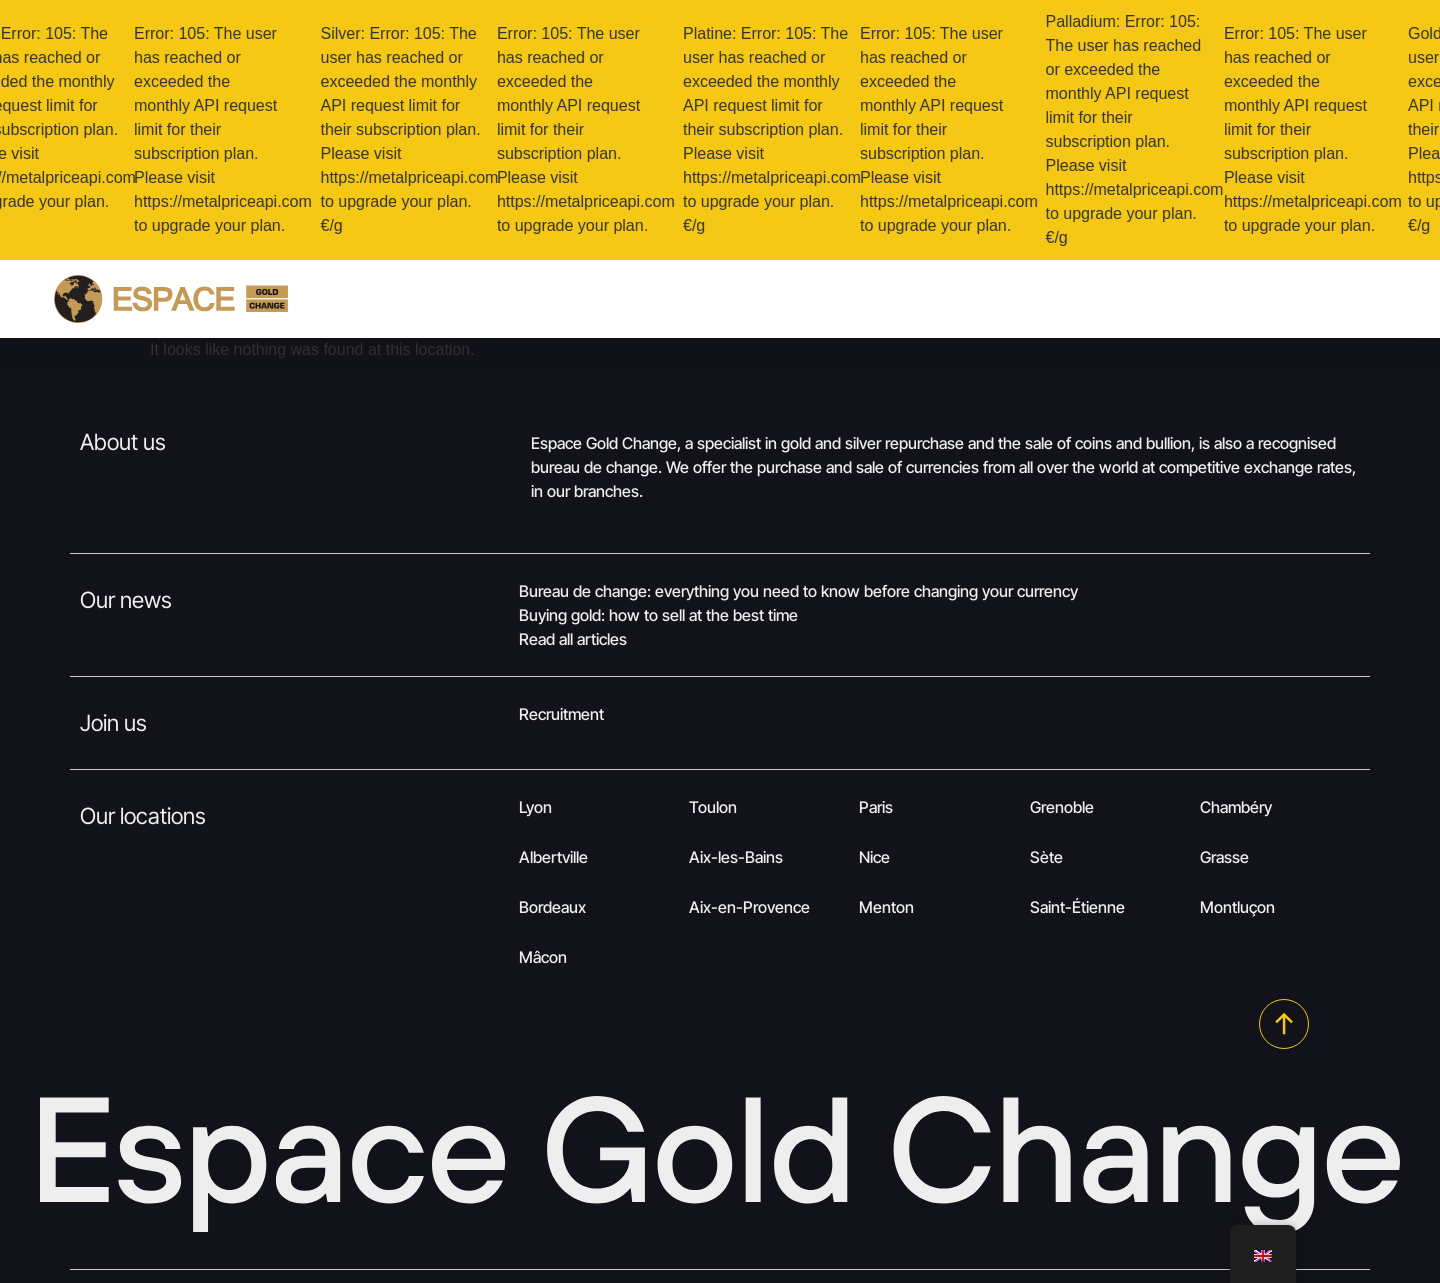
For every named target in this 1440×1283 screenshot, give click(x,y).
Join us (113, 722)
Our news (126, 599)
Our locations (143, 815)
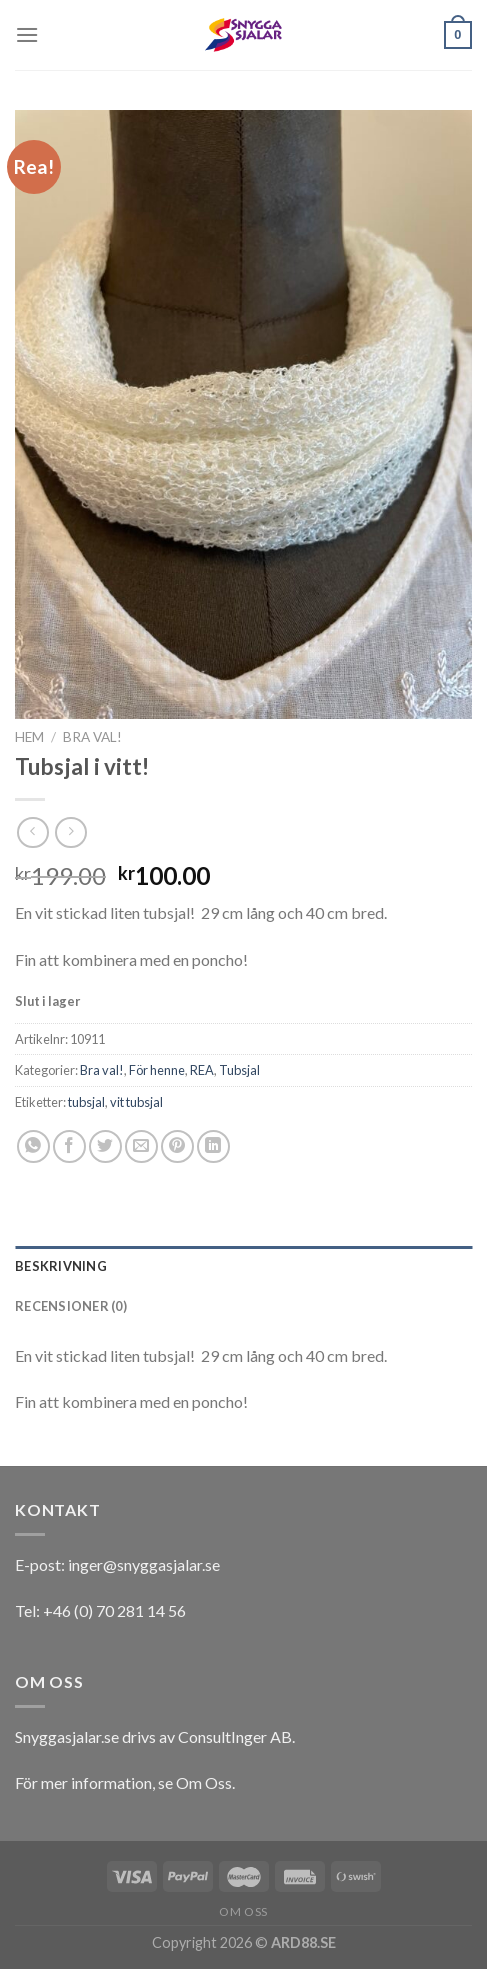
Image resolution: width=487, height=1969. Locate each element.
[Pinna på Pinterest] (177, 1146)
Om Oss (204, 1782)
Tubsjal (239, 1070)
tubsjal (86, 1102)
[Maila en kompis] (141, 1146)
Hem (29, 737)
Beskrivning (61, 1266)
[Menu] (27, 34)
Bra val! (92, 737)
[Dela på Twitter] (105, 1146)
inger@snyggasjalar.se (144, 1564)
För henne (157, 1070)
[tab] (243, 1266)
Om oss (243, 1911)
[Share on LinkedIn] (213, 1146)
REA (202, 1070)
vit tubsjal (136, 1102)
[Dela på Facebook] (69, 1146)
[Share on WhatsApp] (33, 1146)
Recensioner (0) (71, 1306)
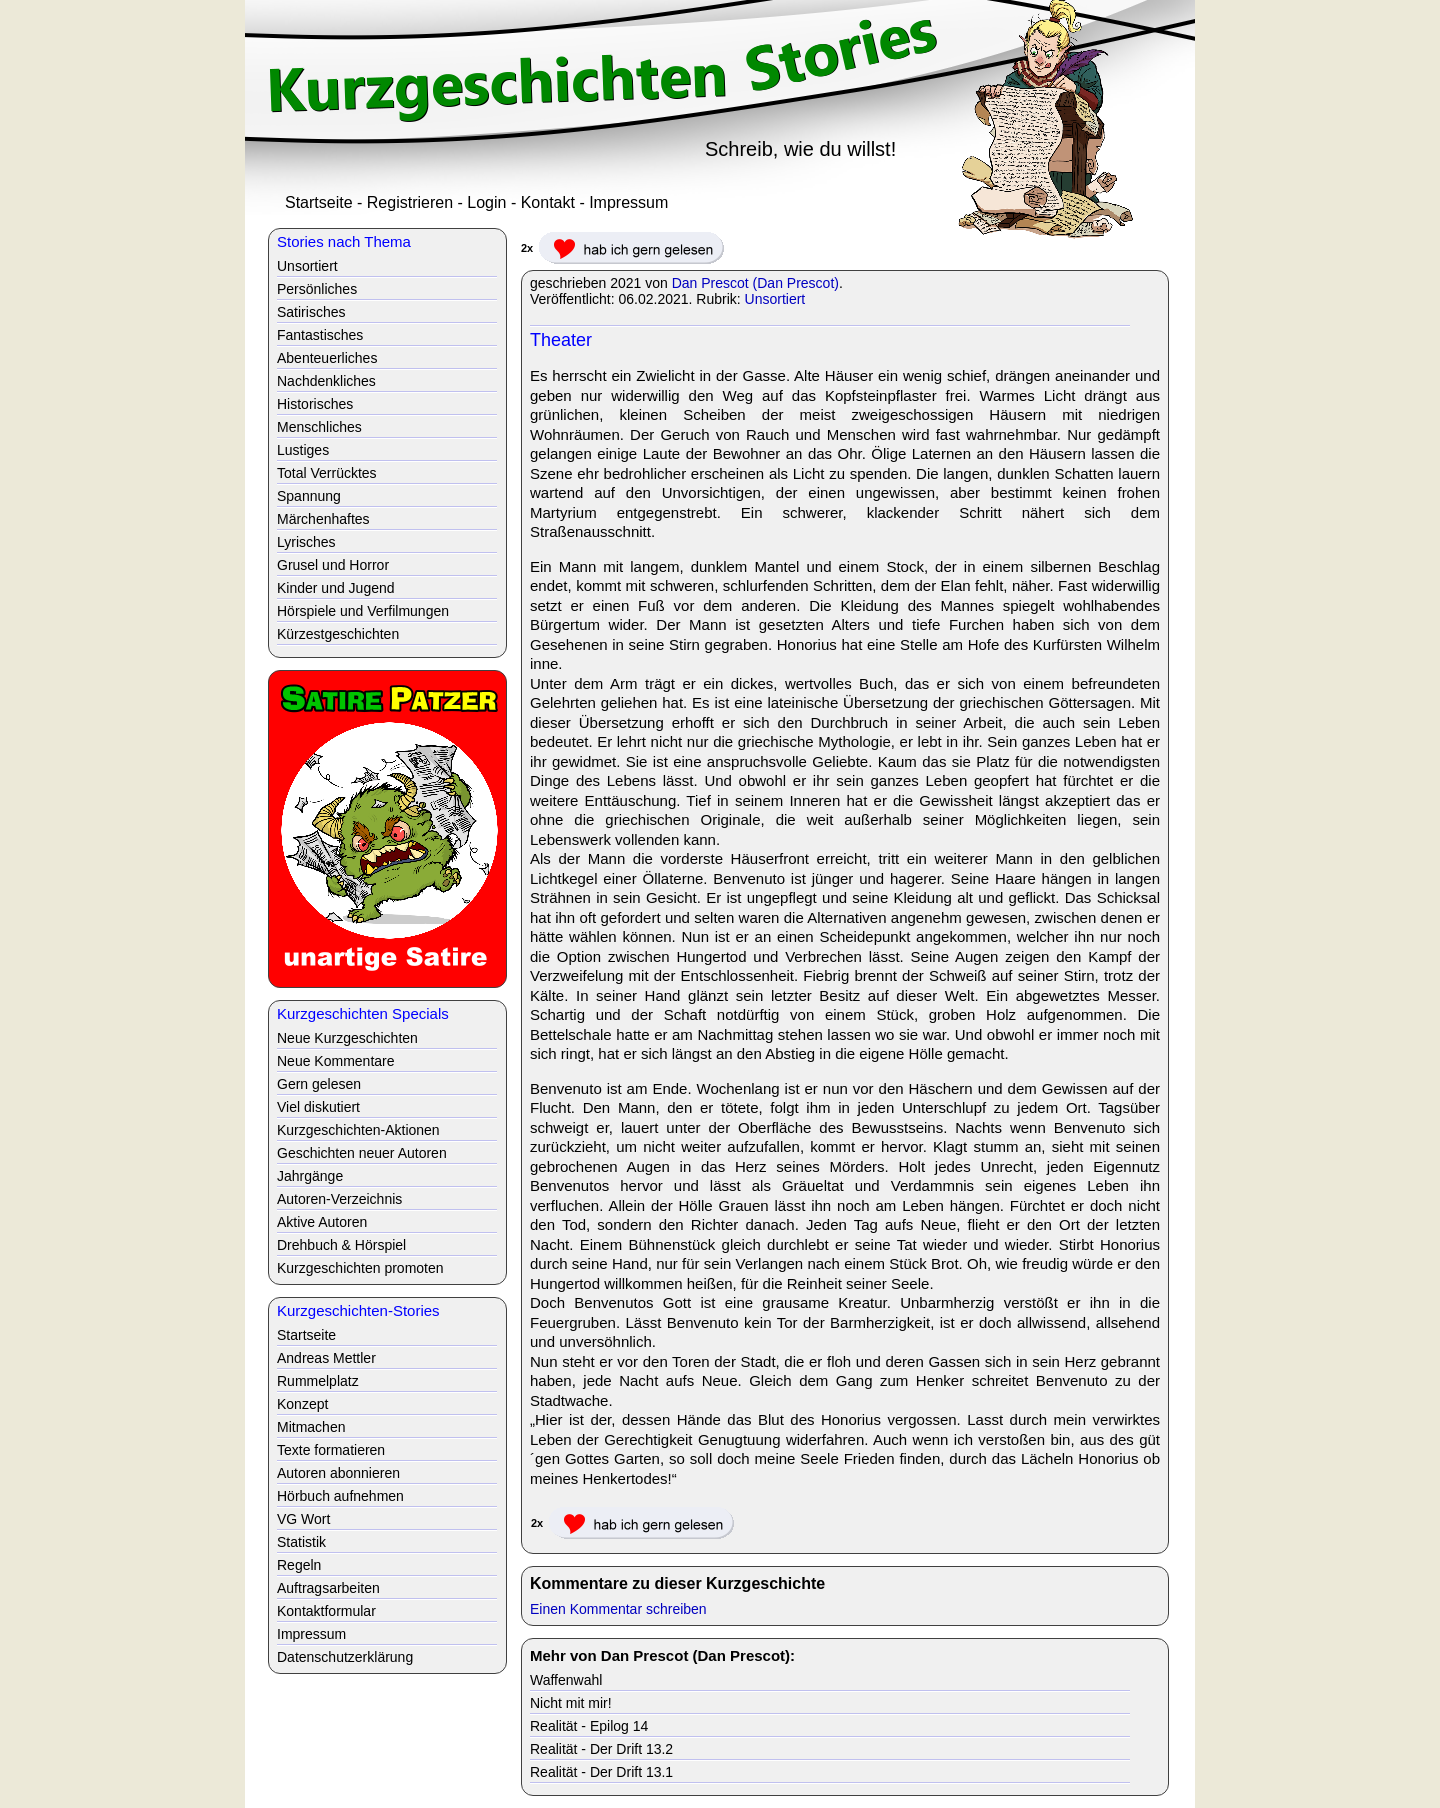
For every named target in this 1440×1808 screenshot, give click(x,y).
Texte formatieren (331, 1450)
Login (486, 202)
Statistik (301, 1542)
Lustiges (303, 450)
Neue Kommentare (336, 1061)
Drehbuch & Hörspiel (341, 1245)
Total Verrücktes (327, 473)
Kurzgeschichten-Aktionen (358, 1130)
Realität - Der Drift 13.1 (601, 1772)
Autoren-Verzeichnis (339, 1199)
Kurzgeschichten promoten (360, 1268)
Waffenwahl (566, 1680)
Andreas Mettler (326, 1358)
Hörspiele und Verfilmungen (363, 611)
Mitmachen (311, 1427)
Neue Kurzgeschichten (347, 1038)
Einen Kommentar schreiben (618, 1609)
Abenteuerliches (327, 358)
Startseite (319, 202)
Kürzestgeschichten (338, 634)
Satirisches (311, 312)
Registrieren (410, 202)
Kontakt (548, 202)
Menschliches (319, 427)
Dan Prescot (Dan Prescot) (755, 283)
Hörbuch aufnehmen (340, 1496)
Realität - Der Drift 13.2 (601, 1749)
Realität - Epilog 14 (589, 1726)
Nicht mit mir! (571, 1703)
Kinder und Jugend (336, 588)
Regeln (299, 1565)
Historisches (315, 404)
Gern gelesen (319, 1084)
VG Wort (303, 1519)
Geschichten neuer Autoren (362, 1153)
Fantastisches (320, 335)
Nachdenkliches (326, 381)
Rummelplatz (318, 1381)
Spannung (309, 496)
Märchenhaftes (323, 519)
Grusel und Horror (333, 565)
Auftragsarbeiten (328, 1588)
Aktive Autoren (322, 1222)
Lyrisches (306, 542)
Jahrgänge (310, 1176)
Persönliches (317, 289)
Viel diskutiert (318, 1107)
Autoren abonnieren (338, 1473)
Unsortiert (775, 299)
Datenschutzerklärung (345, 1657)
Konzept (302, 1404)
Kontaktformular (326, 1611)
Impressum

■ ■ ■ ■ ■

Report each line in the data above that holds the word "click" by copying it.

> RESPONSE TO THE TASK
For every named target in this 1440×1283 screenshot, give click(x,y).
For every named target in this 1440×1808 screenshot, give click(x,y).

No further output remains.